State has achieved very high LPG coverage and 100% electricity supply, Union govt. tells HC

February 26, 2020 12:55 am | Updated 12:55 am IST - CHENNAI

The Central government has told the Madras High Court that it has substantially reduced the quantity of kerosene allocated to Tamil Nadu only because the State has achieved a very high rate of Liquefied Petroleum Gas (LPG) coverage, besides ensuring 100% electricity supply to households, as per the latest statistics.

Justice C.V. Karthikeyan was told by the Union Ministry of Petroleum and Natural Gas that the number of LPG connections in the State had increased from 174.30 lakh out of 203.20 lakh households as of July 1, 2017, to 209.51 lakh out of 210.71 lakh households as of December 1, 2019.

The court was informed that as per the dashboard of the Union Ministry of Power, electricity coverage in Tamil Nadu had increased from 99.98% as of October 10, 2017, to 100% as of March 31, 2019. After recording these submissions, the judge dismissed a writ petition filed by the Tamil Nadu Kerosene Dealers’ Association.

In its affidavit, the association expressed concern over the Centre having reduced the allotment of kerosene to the State from 48,444 kl to 32,292 kl per quarter, to be supplied through the public distribution system (PDS). This had affected licensed wholesale dealers, who had invested a huge amount of money on creating infrastructure, it said.

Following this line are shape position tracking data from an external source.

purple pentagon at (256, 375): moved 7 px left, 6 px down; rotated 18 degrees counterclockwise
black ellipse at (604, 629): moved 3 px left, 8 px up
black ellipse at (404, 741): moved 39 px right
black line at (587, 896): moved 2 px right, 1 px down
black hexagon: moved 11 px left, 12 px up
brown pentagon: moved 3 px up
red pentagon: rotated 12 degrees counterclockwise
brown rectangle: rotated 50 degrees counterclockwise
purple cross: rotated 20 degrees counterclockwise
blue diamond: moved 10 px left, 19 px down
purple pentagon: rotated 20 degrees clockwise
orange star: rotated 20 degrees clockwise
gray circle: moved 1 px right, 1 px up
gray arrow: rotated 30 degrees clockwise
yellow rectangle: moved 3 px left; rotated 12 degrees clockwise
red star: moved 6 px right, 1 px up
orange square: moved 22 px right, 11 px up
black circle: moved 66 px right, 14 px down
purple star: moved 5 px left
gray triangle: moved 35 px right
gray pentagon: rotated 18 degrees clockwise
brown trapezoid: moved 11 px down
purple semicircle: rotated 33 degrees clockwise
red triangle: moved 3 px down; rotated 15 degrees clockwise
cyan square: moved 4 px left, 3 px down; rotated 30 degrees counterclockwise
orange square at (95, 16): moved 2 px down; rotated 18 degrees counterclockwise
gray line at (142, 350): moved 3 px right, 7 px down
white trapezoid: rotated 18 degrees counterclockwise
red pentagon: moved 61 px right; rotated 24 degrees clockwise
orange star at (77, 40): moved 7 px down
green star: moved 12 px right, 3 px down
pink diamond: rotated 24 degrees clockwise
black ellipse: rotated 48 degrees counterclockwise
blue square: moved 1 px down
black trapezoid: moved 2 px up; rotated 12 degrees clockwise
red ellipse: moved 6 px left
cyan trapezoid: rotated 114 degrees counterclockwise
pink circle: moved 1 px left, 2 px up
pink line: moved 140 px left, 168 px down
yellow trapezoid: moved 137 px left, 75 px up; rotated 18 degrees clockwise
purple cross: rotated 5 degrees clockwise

The association alleged that there had been gross discrimination in per capita allocation of kerosene, with the Centre adopting varying standards for different States with Gujarat being given 17.2 litres per head, Goa – 16.2 litres, Maharashtra – 14.7 litres, Chandigarh – 14.9 litres, West Bengal – 11.1 litres and Tamil Nadu – just 6 litres per head..It was claimed that every consumer was entitled to an equal amount of kerosene under the Tamil Nadu Kerosene Control Order of 1973 and that the wholesale dealers were being forced to undergo heavy losses despite having invested huge amount of money for purchasing lands, constructing storage tanks and setting up machinery.

On its part, the Centre filed a detailed counter affidavit and justified the reduction in allocation to the State on the ground that it had been done on the basis of studies conducted a per the Superior Kerosene Oil Control Order of 1993. It stated that Centre basically allocated kerosene to different States only for cooking and illumination purposes.

Public sector oil marketing companies had to bear huge subsidies to the tune of ₹30,574 crore in 2013-14; ₹24,799 crore in 2014-15 and ₹11,496 crore in 2015-16. However, now that people were shifting to use of LPG, which was a relatively cleaner and environment-friendly fuel, the Centre had been reducing the quantity of kerosne allocation, it said.

Taking note of these submissions, the judge said the court could not examine the policy of the Centre while exercising its writ jurisdiction under Article 226 of the Constitution.

The petitioner association also do not enjoy any fundamental right to seek or compel the Centre to allocate a particular quantity of kerosene as desired by them, he added.